I recently bought a guitar that has turned out to be a bit of a donkey, the soundboard was basically ruined, which I have removed, before doing this I ran a straight edge down the fretboard to the bridge, it was pointing about 4-5 mm from the soundboard, which is entirely wrong is it not?
Anyway the gist of this question is, would it be possible to remove the neck and try to change the angle? is this a waste of time? does this require a lot of experience even to try? can I at least try and salvage the back/sides/neck?
At the end of the day this "guitar" is basically firewood as it stands so there is not much to lose.
Any advice would be much appreciated, even if it is a "get the petrol out"
btw the back and sides are maple, neck looks like one of those premade ones from madinter.
if you want to reset, take off the back too, you'll have to change the angle on the foot a little
its going to be a bear of a project, but you will enjoy it. it willbe tedious, and probably frustrating. but it can be done. i think we had a discussion about it not so long ago, if you want to search for it im sure there'd be lots of helpful info!
Thx for the reply, you opening two words fill me with confidence .
I have included some photos, running a straightedge along the neck it seems to be almost parallel with were the soundboard should be, is this correct? I've also noticed there is about a 2mm gap between the back of the heel block and back of the soundbox, which would explain why the action was so bad, as soon as I put any strain on the neck, string tension for example, the heel block is going to move until it rests against the back, surely?

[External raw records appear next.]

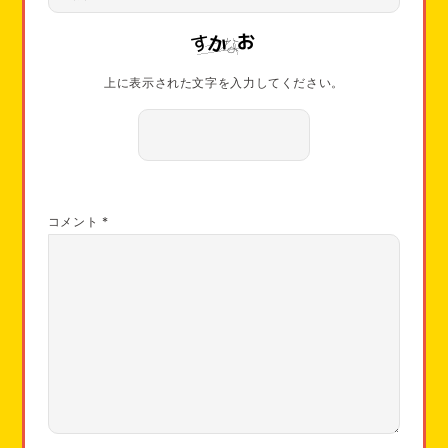
上に表示された文字を入力してください。
コメント
*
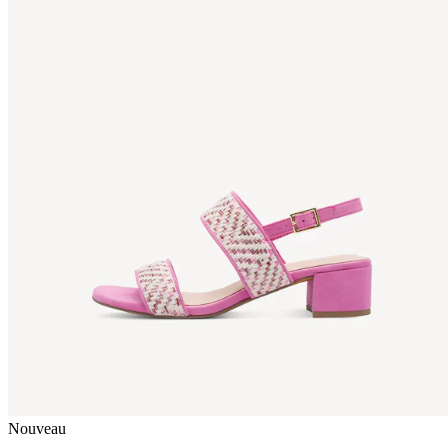
Nouveau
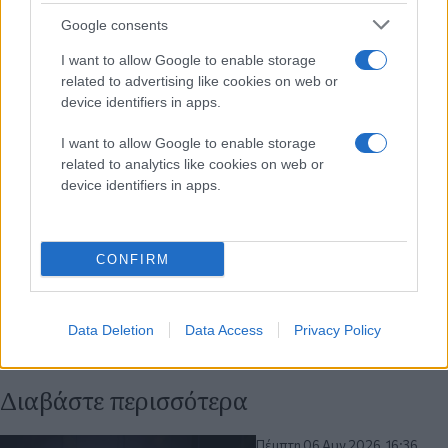
Google consents
I want to allow Google to enable storage
related to advertising like cookies on web or
device identifiers in apps.
I want to allow Google to enable storage
related to analytics like cookies on web or
device identifiers in apps.
CONFIRM
Data Deletion
Data Access
Privacy Policy
Διαβάστε περισσότερα
Πέμπτη 06 Αυγ 2026, 16:36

What's the best way to get the back off, steam iron? v carefully, then try and get the neck parted from the sides?
Is it possible that this 2mm gap is the source of the problem and no need for a change of foot angle?

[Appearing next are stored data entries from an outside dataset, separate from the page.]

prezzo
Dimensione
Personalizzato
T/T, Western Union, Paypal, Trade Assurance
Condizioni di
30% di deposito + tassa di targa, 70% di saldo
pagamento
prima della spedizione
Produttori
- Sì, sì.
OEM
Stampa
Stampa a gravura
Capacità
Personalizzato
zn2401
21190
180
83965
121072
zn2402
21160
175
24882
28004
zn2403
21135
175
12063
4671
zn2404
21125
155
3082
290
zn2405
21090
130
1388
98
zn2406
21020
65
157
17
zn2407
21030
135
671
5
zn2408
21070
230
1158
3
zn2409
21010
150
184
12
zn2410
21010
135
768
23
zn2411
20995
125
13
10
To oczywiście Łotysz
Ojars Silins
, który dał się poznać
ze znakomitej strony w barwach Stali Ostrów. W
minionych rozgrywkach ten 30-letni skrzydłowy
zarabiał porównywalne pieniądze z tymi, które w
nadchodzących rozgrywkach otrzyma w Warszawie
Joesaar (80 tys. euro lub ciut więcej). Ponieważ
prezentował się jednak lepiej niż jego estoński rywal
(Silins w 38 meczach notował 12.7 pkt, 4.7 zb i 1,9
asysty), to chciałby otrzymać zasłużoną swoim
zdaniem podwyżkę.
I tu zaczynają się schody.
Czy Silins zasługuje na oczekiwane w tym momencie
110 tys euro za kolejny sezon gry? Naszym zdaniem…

well. see that is the problem. but in finding that, you've found another one
however that piece of wood came off, never do anything like it again!

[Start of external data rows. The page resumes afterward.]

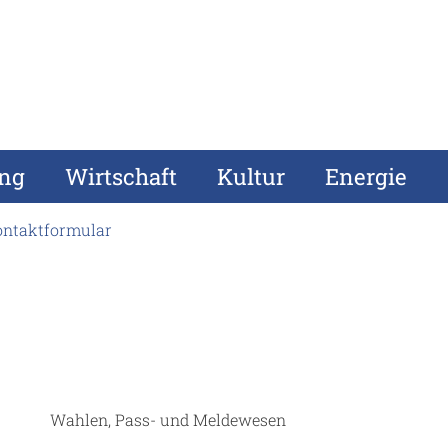
ung
Wirtschaft
Kultur
Energie
ontaktformular
Wahlen, Pass- und Meldewesen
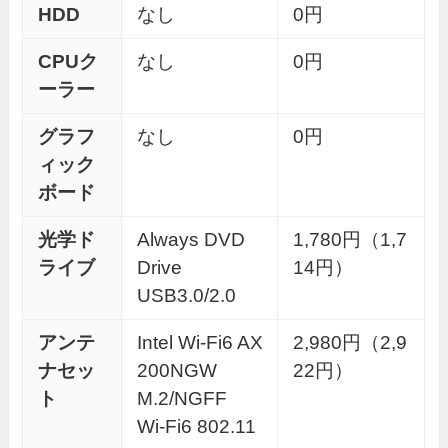
HDD
なし
0円
CPUク
なし
0円
ーラー
グラフ
なし
0円
ィック
ボード
光学ド
Always DVD
1,780円（1,7
ライブ
Drive
14円）
USB3.0/2.0
アンテ
Intel Wi-Fi6 AX
2,980円（2,9
ナセッ
200NGW
22円）
ト
M.2/NGFF
Wi-Fi6 802.11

use heat (not a hot air gun or blowdryer) to melt the glue, and gently pry.
after you clean all that garbage out of there...which may be a while, i want you to go to the library or order william cumpiano's book, and any other guitar building books you find. YOU WILL NEED THEM
basically, it looks like you need a new top. and some kerfing. so you will need those books big time.
boy oh boy. theres a lot to be said about this project. the simpel answer is, stuff some wood shims in there and you may not have to re angle the foot etc. however, it may turn into a piece of crap. couldnt tell ya.
i would recommend though, that you kill whoever sold this to you. then go to lmii.org and buy either a flamenco kit or a new top, and a new precut neck.
I am guilty of destroying the top in such a manner, there was nothing worth saving and I sat thinking about "gently" taking it off then thought f@!K this and got my knife out and hacked it into strips, I was gentle round the edges though
I'll still have to take the back off to properly fix the kerfings for the front will I not?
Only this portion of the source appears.